Assignment:
Of all the lines in the entries below, give again exactly those starting at the line containing "You are a GUI" and ending at the line containing "The width and", both ends included, and no others.

Data supplied:
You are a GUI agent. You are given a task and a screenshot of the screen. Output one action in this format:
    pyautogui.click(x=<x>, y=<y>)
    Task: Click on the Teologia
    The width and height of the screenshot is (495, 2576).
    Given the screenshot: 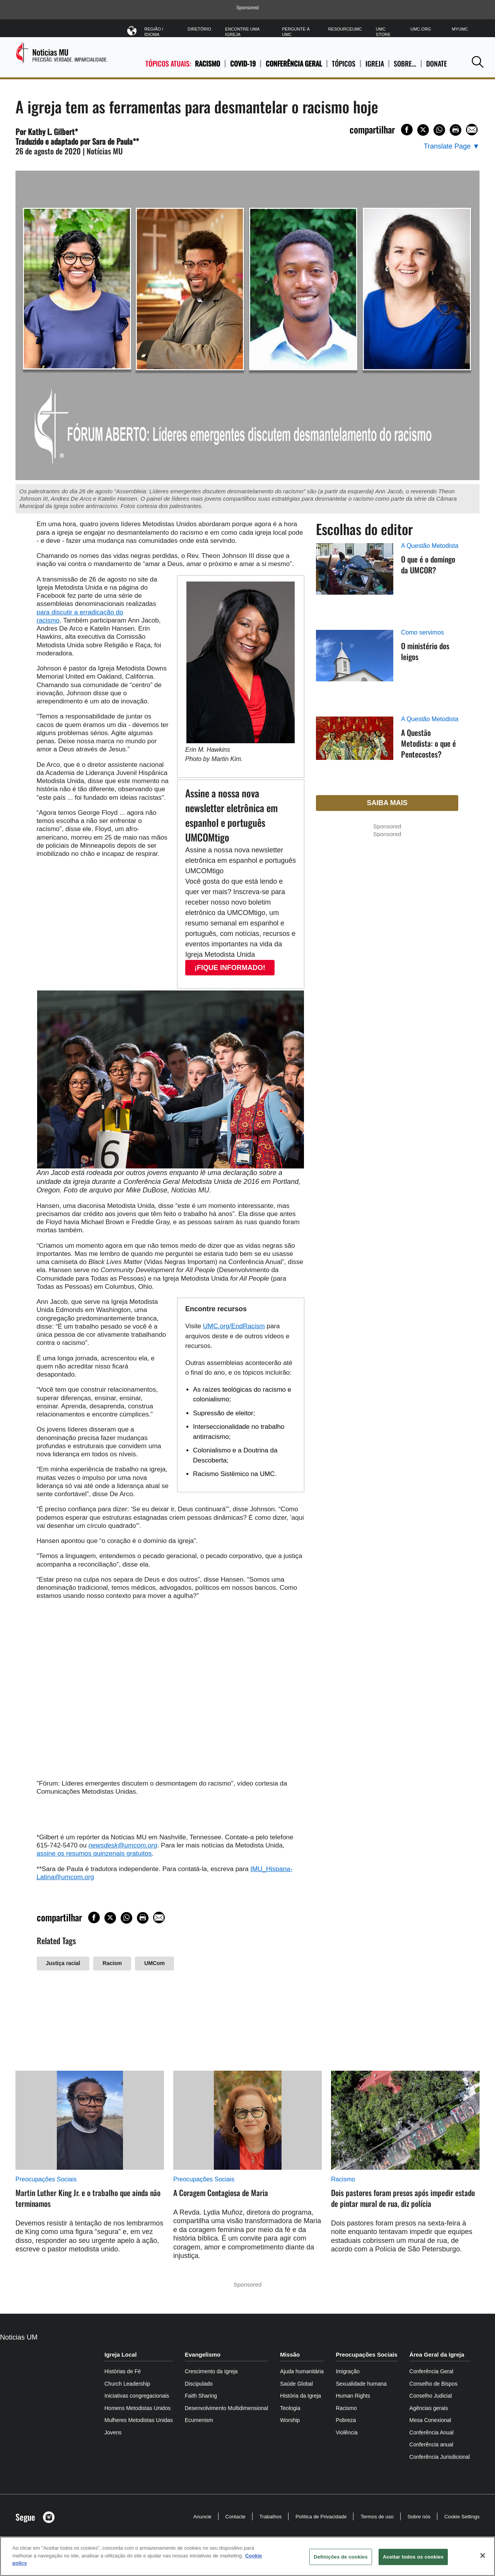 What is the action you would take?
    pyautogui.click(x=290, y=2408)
...
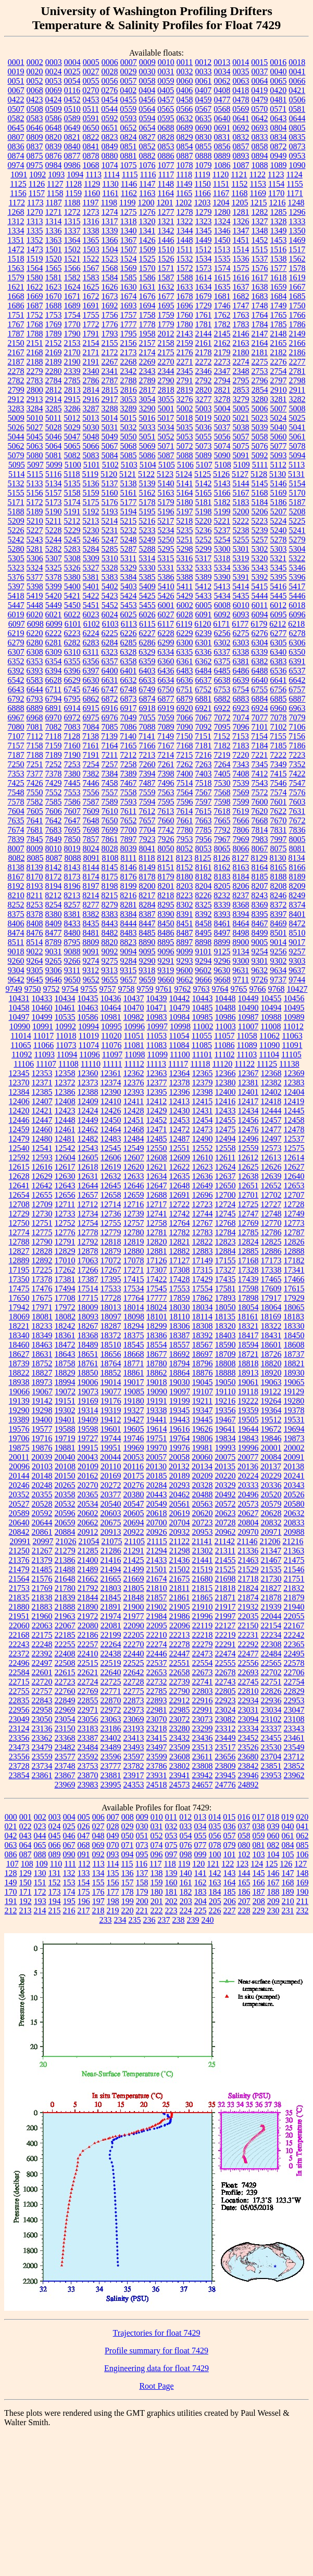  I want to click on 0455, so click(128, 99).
==
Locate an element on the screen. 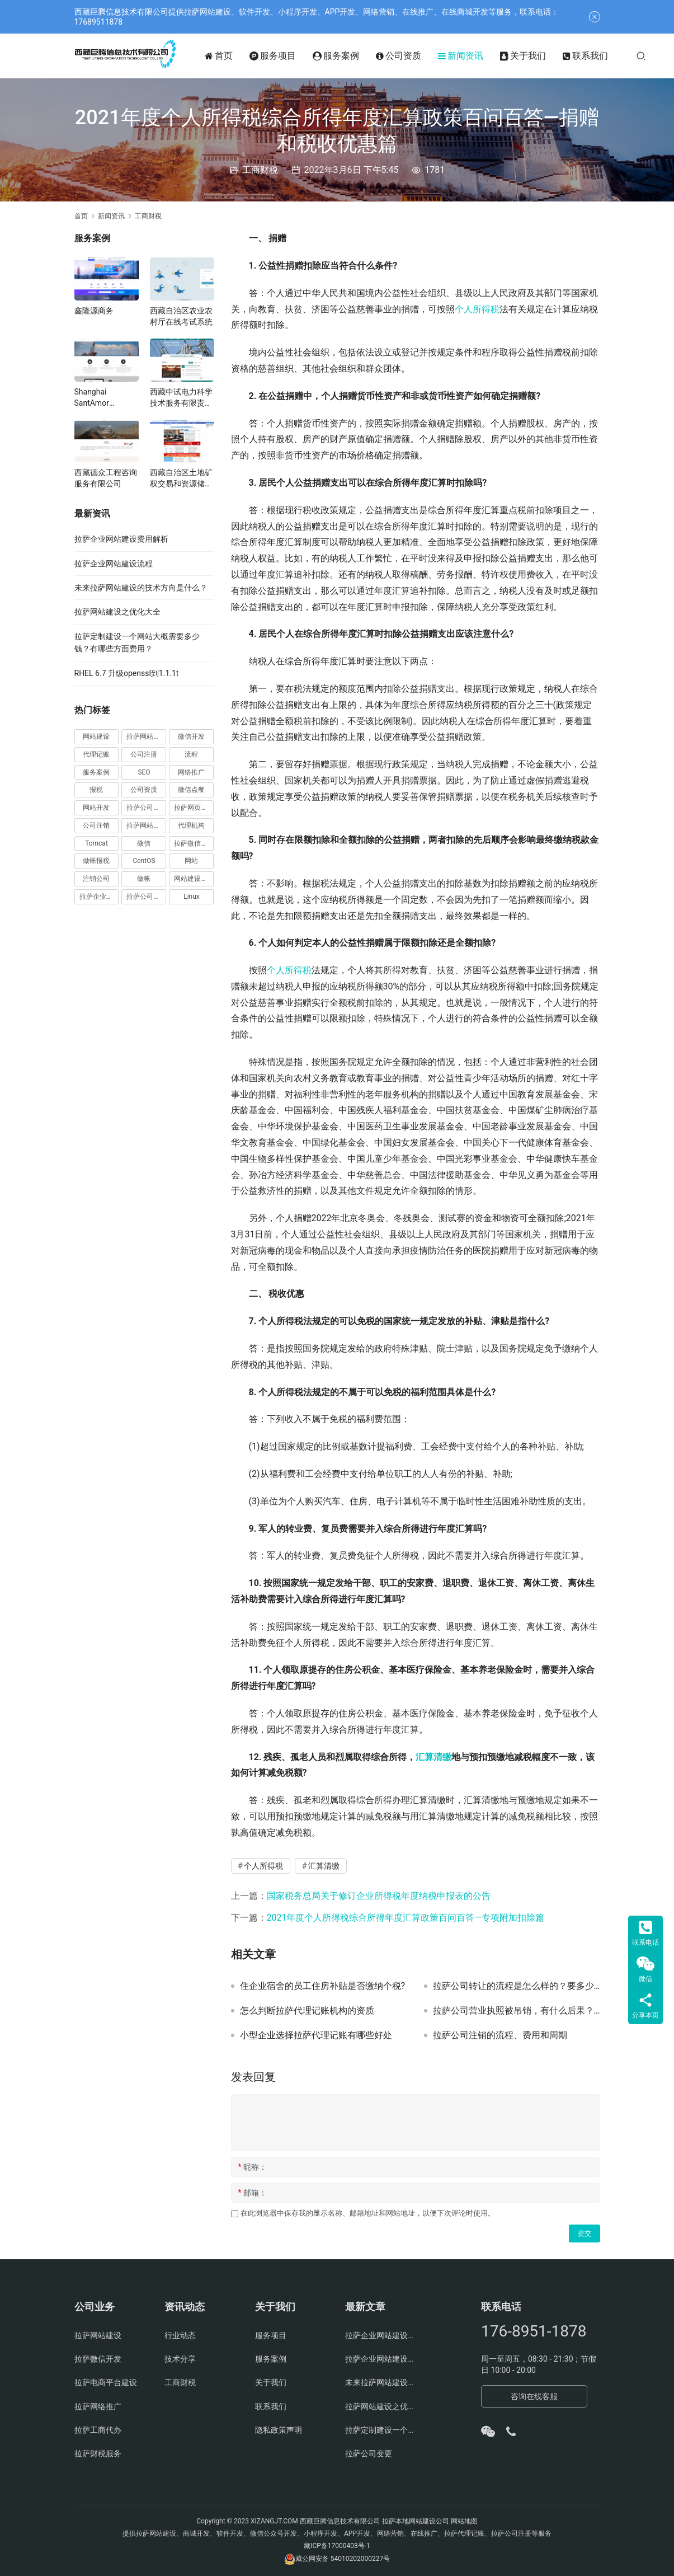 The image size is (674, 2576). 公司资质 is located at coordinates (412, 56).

Response for this exercise:
You are a GUI agent. You are given a task and a screenshot of the screen. Output one action in this format:
    pyautogui.click(x=<x>, y=<y>)
    Task: Click on the Teologia
    The width and height of the screenshot is (495, 2576).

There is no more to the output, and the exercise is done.